:: What needs to be done ::
Reproduce every record below word for word and include no pictures.

:: Dataset entries ::
↓↓↓

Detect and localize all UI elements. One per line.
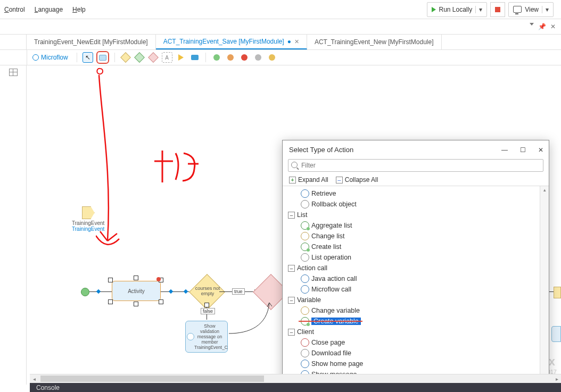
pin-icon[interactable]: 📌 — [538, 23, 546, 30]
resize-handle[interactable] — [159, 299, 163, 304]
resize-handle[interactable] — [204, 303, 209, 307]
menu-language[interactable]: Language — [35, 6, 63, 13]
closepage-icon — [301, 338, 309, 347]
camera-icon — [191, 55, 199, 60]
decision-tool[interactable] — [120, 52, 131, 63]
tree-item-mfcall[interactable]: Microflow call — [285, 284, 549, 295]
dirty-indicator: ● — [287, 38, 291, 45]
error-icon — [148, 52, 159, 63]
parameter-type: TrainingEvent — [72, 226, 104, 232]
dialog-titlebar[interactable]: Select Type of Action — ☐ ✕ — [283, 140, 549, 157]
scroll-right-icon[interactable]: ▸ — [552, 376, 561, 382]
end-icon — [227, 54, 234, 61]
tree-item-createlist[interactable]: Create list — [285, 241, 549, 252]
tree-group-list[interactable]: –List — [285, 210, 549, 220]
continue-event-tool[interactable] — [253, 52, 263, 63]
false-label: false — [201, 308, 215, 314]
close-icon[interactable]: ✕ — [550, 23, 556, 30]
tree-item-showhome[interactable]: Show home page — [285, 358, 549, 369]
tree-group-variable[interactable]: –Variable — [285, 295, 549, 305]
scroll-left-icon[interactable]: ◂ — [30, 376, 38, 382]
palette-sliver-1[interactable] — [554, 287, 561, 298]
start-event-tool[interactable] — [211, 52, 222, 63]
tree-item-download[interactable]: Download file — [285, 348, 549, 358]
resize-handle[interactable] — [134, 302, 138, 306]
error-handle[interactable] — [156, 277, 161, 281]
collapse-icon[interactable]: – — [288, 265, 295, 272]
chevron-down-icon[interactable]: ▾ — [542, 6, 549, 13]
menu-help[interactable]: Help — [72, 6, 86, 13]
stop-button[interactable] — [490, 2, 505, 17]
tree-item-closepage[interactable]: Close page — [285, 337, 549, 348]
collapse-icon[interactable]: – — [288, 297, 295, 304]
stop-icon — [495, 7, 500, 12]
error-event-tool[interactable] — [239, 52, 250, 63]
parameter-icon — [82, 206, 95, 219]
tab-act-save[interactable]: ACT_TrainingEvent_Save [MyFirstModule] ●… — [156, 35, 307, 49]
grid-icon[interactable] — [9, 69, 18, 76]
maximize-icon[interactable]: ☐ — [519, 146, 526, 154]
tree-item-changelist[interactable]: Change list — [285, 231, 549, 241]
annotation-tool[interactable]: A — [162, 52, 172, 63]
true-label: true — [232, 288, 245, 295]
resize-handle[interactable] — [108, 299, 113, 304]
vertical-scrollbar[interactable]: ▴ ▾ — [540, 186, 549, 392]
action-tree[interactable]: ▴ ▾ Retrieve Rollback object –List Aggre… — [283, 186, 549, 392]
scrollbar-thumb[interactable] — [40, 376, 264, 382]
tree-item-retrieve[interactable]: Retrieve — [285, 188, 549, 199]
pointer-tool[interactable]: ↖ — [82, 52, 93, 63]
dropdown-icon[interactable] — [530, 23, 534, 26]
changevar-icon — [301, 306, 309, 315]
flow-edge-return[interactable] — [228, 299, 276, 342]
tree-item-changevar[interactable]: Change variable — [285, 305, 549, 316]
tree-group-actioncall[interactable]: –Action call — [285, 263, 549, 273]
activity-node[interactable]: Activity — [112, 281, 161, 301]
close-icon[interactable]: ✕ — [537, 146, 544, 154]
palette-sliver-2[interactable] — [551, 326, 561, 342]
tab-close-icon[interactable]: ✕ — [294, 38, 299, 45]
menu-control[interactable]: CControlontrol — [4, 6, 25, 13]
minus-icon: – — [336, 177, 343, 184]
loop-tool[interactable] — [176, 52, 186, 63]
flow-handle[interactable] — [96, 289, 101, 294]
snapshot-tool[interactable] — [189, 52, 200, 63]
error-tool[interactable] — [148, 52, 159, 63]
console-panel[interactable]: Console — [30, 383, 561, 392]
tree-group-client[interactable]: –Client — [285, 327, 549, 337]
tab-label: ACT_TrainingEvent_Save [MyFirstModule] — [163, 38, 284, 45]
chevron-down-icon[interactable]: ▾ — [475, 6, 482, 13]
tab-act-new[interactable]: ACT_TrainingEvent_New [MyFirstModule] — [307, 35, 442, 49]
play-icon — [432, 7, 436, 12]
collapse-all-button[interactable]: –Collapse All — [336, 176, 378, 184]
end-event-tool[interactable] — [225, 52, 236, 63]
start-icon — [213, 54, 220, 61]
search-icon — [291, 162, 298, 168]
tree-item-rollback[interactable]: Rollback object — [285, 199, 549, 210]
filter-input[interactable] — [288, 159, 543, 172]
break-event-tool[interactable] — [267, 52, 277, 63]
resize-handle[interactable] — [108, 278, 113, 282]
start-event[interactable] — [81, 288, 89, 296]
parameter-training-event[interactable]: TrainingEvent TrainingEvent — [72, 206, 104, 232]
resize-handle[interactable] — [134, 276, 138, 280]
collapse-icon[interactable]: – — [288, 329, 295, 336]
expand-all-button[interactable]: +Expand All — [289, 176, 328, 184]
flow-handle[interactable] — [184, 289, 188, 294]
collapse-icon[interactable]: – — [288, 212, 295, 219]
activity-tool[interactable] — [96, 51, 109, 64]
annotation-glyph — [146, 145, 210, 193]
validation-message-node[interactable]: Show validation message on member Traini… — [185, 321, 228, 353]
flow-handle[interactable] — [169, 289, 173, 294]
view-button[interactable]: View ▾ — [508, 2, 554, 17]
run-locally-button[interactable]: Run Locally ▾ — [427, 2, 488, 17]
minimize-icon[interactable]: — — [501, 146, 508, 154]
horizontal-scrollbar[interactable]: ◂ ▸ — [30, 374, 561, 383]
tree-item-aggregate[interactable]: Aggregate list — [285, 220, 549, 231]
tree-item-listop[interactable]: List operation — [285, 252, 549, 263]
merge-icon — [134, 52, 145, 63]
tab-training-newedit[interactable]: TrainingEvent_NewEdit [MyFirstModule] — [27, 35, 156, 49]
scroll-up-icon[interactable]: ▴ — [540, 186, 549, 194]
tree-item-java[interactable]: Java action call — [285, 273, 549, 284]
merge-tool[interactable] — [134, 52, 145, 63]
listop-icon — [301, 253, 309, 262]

↑↑↑

:: Exercise solution ::
Detect and localize all UI elements. One per line.
pin-icon[interactable]: 📌 — [538, 23, 546, 30]
resize-handle[interactable] — [159, 299, 163, 304]
resize-handle[interactable] — [204, 303, 209, 307]
menu-language[interactable]: Language — [35, 6, 63, 13]
closepage-icon — [301, 338, 309, 347]
camera-icon — [191, 55, 199, 60]
decision-tool[interactable] — [120, 52, 131, 63]
tree-item-mfcall[interactable]: Microflow call — [285, 284, 549, 295]
dirty-indicator: ● — [287, 38, 291, 45]
error-icon — [148, 52, 159, 63]
parameter-type: TrainingEvent — [72, 226, 104, 232]
dialog-titlebar[interactable]: Select Type of Action — ☐ ✕ — [283, 140, 549, 157]
scroll-right-icon[interactable]: ▸ — [552, 376, 561, 382]
end-icon — [227, 54, 234, 61]
tree-item-createlist[interactable]: Create list — [285, 241, 549, 252]
tree-group-list[interactable]: –List — [285, 210, 549, 220]
continue-event-tool[interactable] — [253, 52, 263, 63]
false-label: false — [201, 308, 215, 314]
close-icon[interactable]: ✕ — [550, 23, 556, 30]
tree-item-showhome[interactable]: Show home page — [285, 358, 549, 369]
tree-group-variable[interactable]: –Variable — [285, 295, 549, 305]
scroll-left-icon[interactable]: ◂ — [30, 376, 38, 382]
palette-sliver-1[interactable] — [554, 287, 561, 298]
start-event-tool[interactable] — [211, 52, 222, 63]
tree-item-download[interactable]: Download file — [285, 348, 549, 358]
resize-handle[interactable] — [134, 302, 138, 306]
error-handle[interactable] — [156, 277, 161, 281]
collapse-icon[interactable]: – — [288, 265, 295, 272]
chevron-down-icon[interactable]: ▾ — [542, 6, 549, 13]
menu-help[interactable]: Help — [72, 6, 86, 13]
stop-button[interactable] — [490, 2, 505, 17]
tree-item-closepage[interactable]: Close page — [285, 337, 549, 348]
collapse-icon[interactable]: – — [288, 297, 295, 304]
stop-icon — [495, 7, 500, 12]
error-event-tool[interactable] — [239, 52, 250, 63]
parameter-icon — [82, 206, 95, 219]
tab-act-save[interactable]: ACT_TrainingEvent_Save [MyFirstModule] ●… — [156, 35, 307, 49]
grid-icon[interactable] — [9, 69, 18, 76]
maximize-icon[interactable]: ☐ — [519, 146, 526, 154]
tree-item-changelist[interactable]: Change list — [285, 231, 549, 241]
annotation-tool[interactable]: A — [162, 52, 172, 63]
true-label: true — [232, 288, 245, 295]
resize-handle[interactable] — [108, 299, 113, 304]
vertical-scrollbar[interactable]: ▴ ▾ — [540, 186, 549, 392]
action-tree[interactable]: ▴ ▾ Retrieve Rollback object –List Aggre… — [283, 186, 549, 392]
scrollbar-thumb[interactable] — [40, 376, 264, 382]
tree-item-retrieve[interactable]: Retrieve — [285, 188, 549, 199]
pointer-tool[interactable]: ↖ — [82, 52, 93, 63]
dropdown-icon[interactable] — [530, 23, 534, 26]
changevar-icon — [301, 306, 309, 315]
flow-edge-return[interactable] — [228, 299, 276, 342]
tree-item-changevar[interactable]: Change variable — [285, 305, 549, 316]
tree-group-actioncall[interactable]: –Action call — [285, 263, 549, 273]
activity-node[interactable]: Activity — [112, 281, 161, 301]
close-icon[interactable]: ✕ — [537, 146, 544, 154]
palette-sliver-2[interactable] — [551, 326, 561, 342]
tab-close-icon[interactable]: ✕ — [294, 38, 299, 45]
menu-control[interactable]: CControlontrol — [4, 6, 25, 13]
minus-icon: – — [336, 177, 343, 184]
loop-tool[interactable] — [176, 52, 186, 63]
flow-handle[interactable] — [96, 289, 101, 294]
snapshot-tool[interactable] — [189, 52, 200, 63]
error-tool[interactable] — [148, 52, 159, 63]
console-panel[interactable]: Console — [30, 383, 561, 392]
tree-group-client[interactable]: –Client — [285, 327, 549, 337]
tab-label: ACT_TrainingEvent_Save [MyFirstModule] — [163, 38, 284, 45]
chevron-down-icon[interactable]: ▾ — [475, 6, 482, 13]
tab-act-new[interactable]: ACT_TrainingEvent_New [MyFirstModule] — [307, 35, 442, 49]
play-icon — [432, 7, 436, 12]
collapse-all-button[interactable]: –Collapse All — [336, 176, 378, 184]
end-event-tool[interactable] — [225, 52, 236, 63]
start-icon — [213, 54, 220, 61]
search-icon — [291, 162, 298, 168]
tree-item-rollback[interactable]: Rollback object — [285, 199, 549, 210]
filter-input[interactable] — [288, 159, 543, 172]
break-event-tool[interactable] — [267, 52, 277, 63]
resize-handle[interactable] — [108, 278, 113, 282]
start-event[interactable] — [81, 288, 89, 296]
parameter-training-event[interactable]: TrainingEvent TrainingEvent — [72, 206, 104, 232]
resize-handle[interactable] — [134, 276, 138, 280]
collapse-icon[interactable]: – — [288, 329, 295, 336]
expand-all-button[interactable]: +Expand All — [289, 176, 328, 184]
flow-handle[interactable] — [184, 289, 188, 294]
collapse-icon[interactable]: – — [288, 212, 295, 219]
activity-tool[interactable] — [96, 51, 109, 64]
annotation-glyph — [146, 145, 210, 193]
validation-message-node[interactable]: Show validation message on member Traini… — [185, 321, 228, 353]
flow-handle[interactable] — [169, 289, 173, 294]
view-button[interactable]: View ▾ — [508, 2, 554, 17]
run-locally-button[interactable]: Run Locally ▾ — [427, 2, 488, 17]
minimize-icon[interactable]: — — [501, 146, 508, 154]
horizontal-scrollbar[interactable]: ◂ ▸ — [30, 374, 561, 383]
tree-item-aggregate[interactable]: Aggregate list — [285, 220, 549, 231]
tree-item-listop[interactable]: List operation — [285, 252, 549, 263]
merge-icon — [134, 52, 145, 63]
tab-training-newedit[interactable]: TrainingEvent_NewEdit [MyFirstModule] — [27, 35, 156, 49]
scroll-up-icon[interactable]: ▴ — [540, 186, 549, 194]
tree-item-java[interactable]: Java action call — [285, 273, 549, 284]
merge-tool[interactable] — [134, 52, 145, 63]
listop-icon — [301, 253, 309, 262]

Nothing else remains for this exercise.